The Angel Gas and Condensate Project lies 115km off Western Australia, inshore from the North Rankin and Goodwyn fields. Together they make up the three original North West Shelf fields discovered by Woodside-Burmah in 1972.
The field’s platform is about 49km east of the North Rankin A platform and about 20km north-east of the Cossack Pioneer facilities.
Woodside Energy is the overall operator of the North West Shelf venture, which has equal one-sixth partners – BHP Billiton Petroleum, BP Developments Australia, Chevron Australia, Japan Australia LNG, Shell Developments and Woodside itself. CNOOC NWS is also a member of the venture but does not have an interest in the infrastructure.
“Angel is part of the planned expansion of the NWS venture.”
Angel is part of the planned expansion of the NWS venture, which, with total gas resources of 33trn cubic feet, is Australia’s largest LNG project. Angel’s contribution is expected to be about 1.85tcf of gas and 84Mmbbls of condensate.
Development
Angel’s development consisted of drilling three subsea production wells, installing an unmanned processing platform – Woodside’s first – and exporting the gas and condensate through a new pipeline and the existing trunkline to the onshore gas plant near the town of Karratha, in the Pilbara region of Western Australia.
The subsea wells are individually connected back to the Angel platform by dedicated steel flowline and electro-hydraulic control umbilical. The subsea trees are a large-bore 7in conventional tree design, with 18in interface to both the workover riser system and wellhead.
A separate flow module on the tree has integrated choke and instrumentation.
The steel-leg platform sits in 80m of water, and the associated infrastructure includes the 49km, 30in undersea pipeline tied back to the North Rankin A platform, the original hub of the NWS project. Gas from Angel is then sent via the main Rankin trunkline to the joint venture’s LNG-domestic gas facility on the Burrup Peninsula, northwest of Karratha, underpinning supply to the existing five LNG trains at the Burrup plant.

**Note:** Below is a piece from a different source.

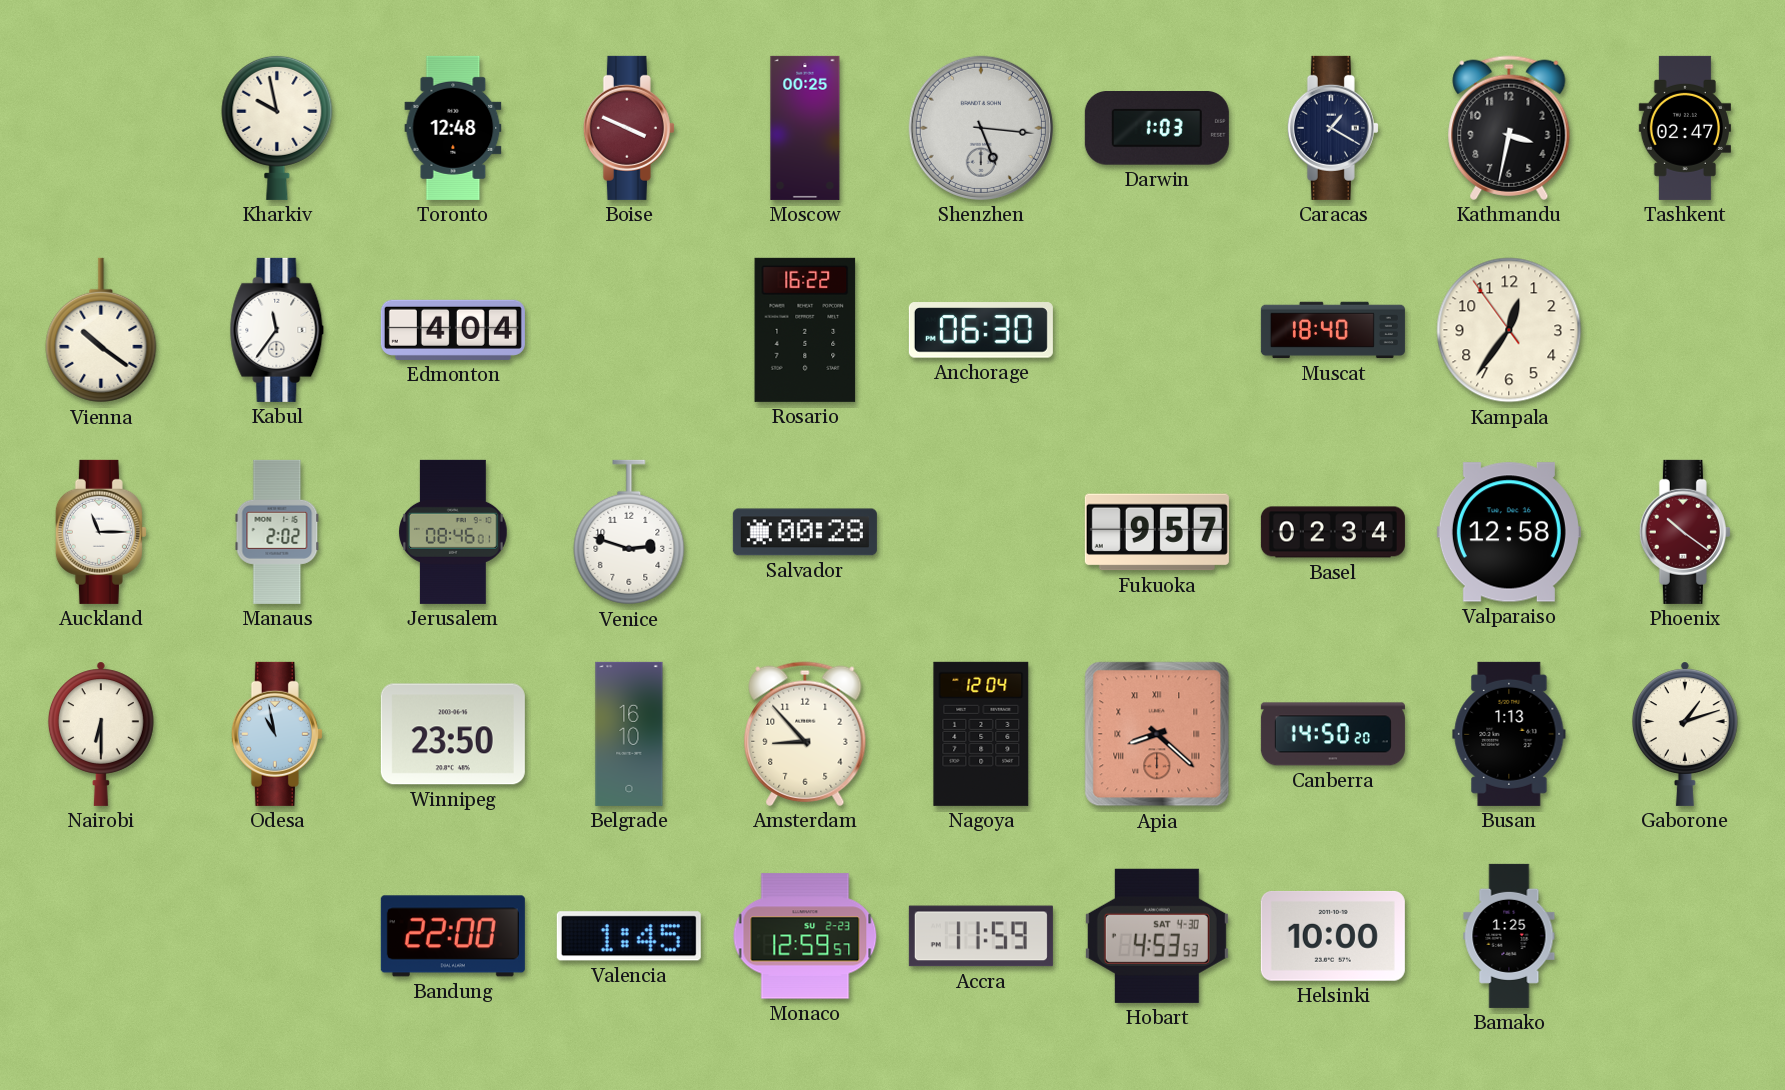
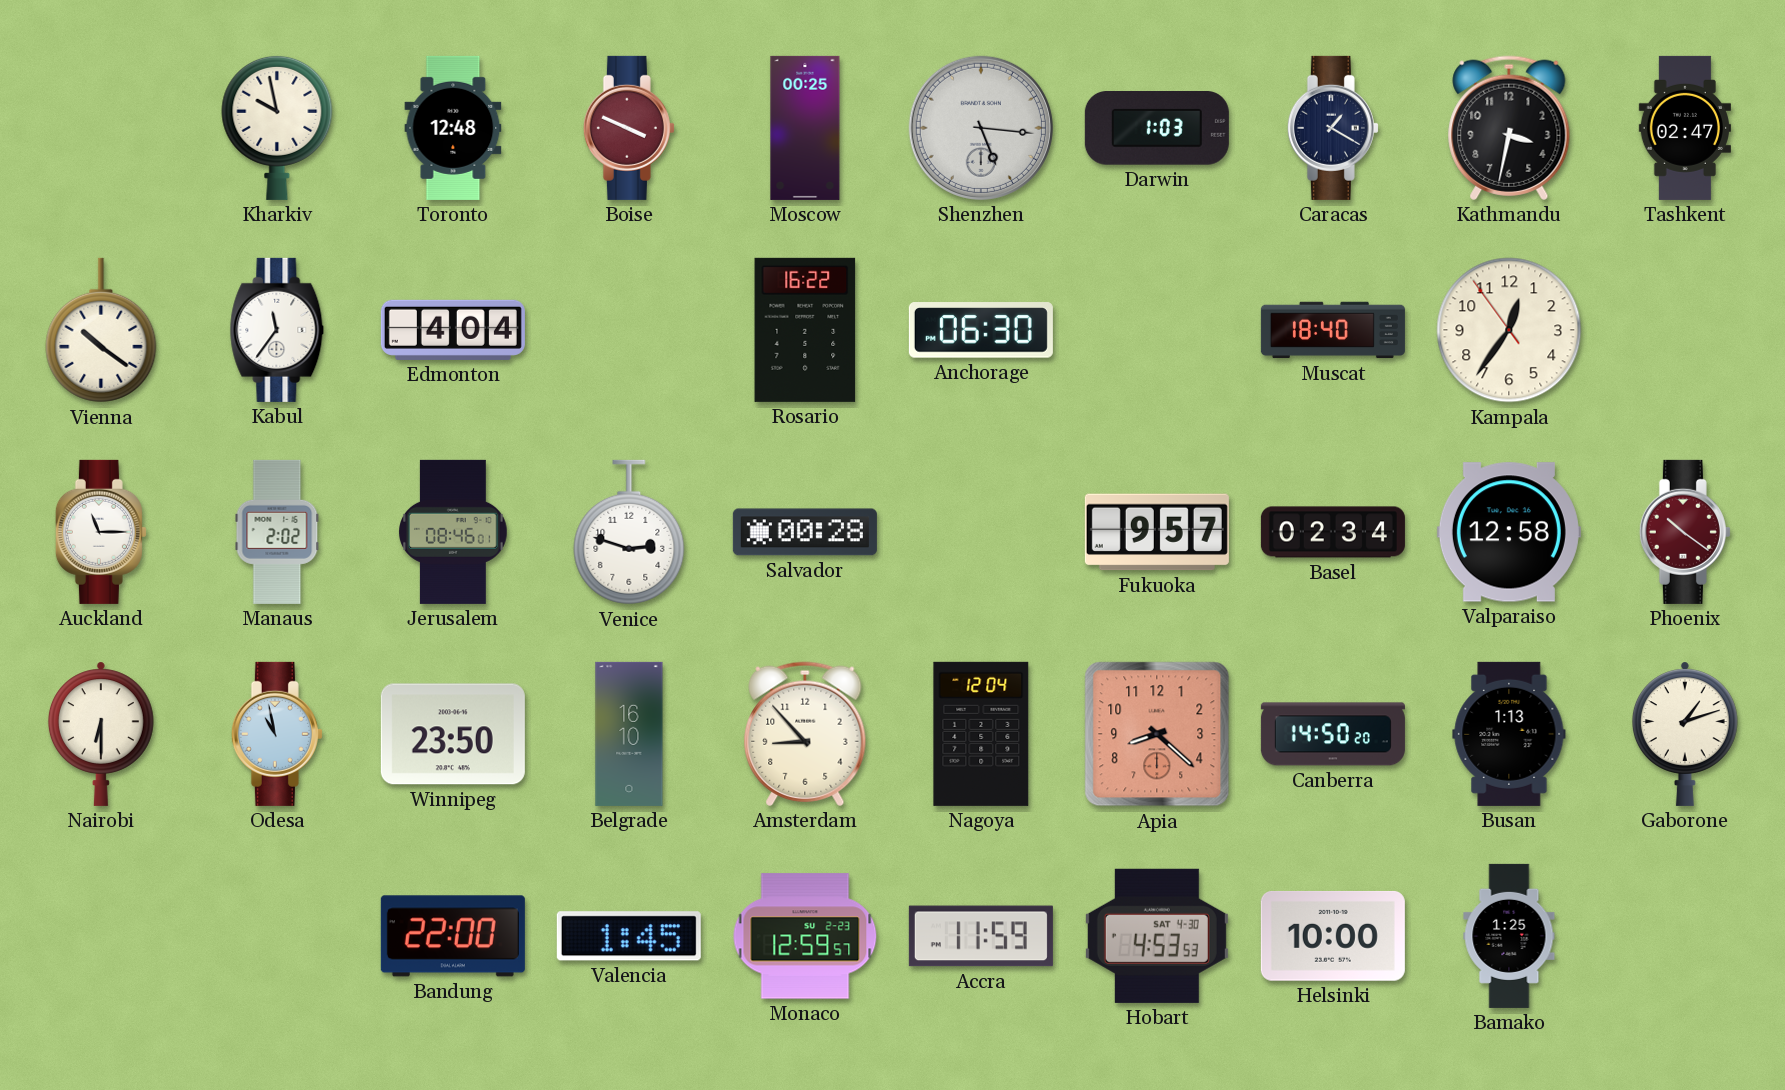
Apia numerals: Roman -> Arabic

The A$1.6bn project came on stream in October 2008 and has the capacity to flow 800 Mmcf/day of gas along with as much as 50,000bpd of condensate. The field’s production life is put at about eight years.
Contracts
The front-end engineering contract for the development of the platform was awarded to the Eos joint venture between WorleyParsons Services and Kellogg Brown & Root (KBR). The contract was for refining the engineering for the remotely-operated processing platform and subsea wells.
JP Kenny was awarded the contract for the engineering of the flowlines, export pipeline, power cable, tie-in to the existing gas trunkline, and tie-ins to the three subsea wells.
“The 7,300-ton topside was built in Batam, Indonesia, by Malaysian Marine Heavy Engineering.”
Transfield Worley carried out the engineering and the construction work associated with the modifications to the North Rankin A platform to enable the supply of power to and remote control of the Angel platform.
The Aker Kvaerner-Clough Ltd joint venture was awarded the contract for the installation of the topsides for the platform, performing all installation engineering and construction activities related to transportation and installation of the Angel topside.
The 7,300-ton topside was built in Batam, Indonesia, by Malaysian Marine Heavy Engineering. It left Malaysia in March 2008 on the Dockwise heavy transport vessel Black Marlin, which was contracted by the joint venture for the transportation and float-over installation of the Angel topside.
The topside was installed over a four-legged steel jacket, weighing 8,000 tons, which itself was transported to the Angel field by J Ray McDermott’s launch barge Intermac 650 and installed by J Ray’s derrick barge DB30.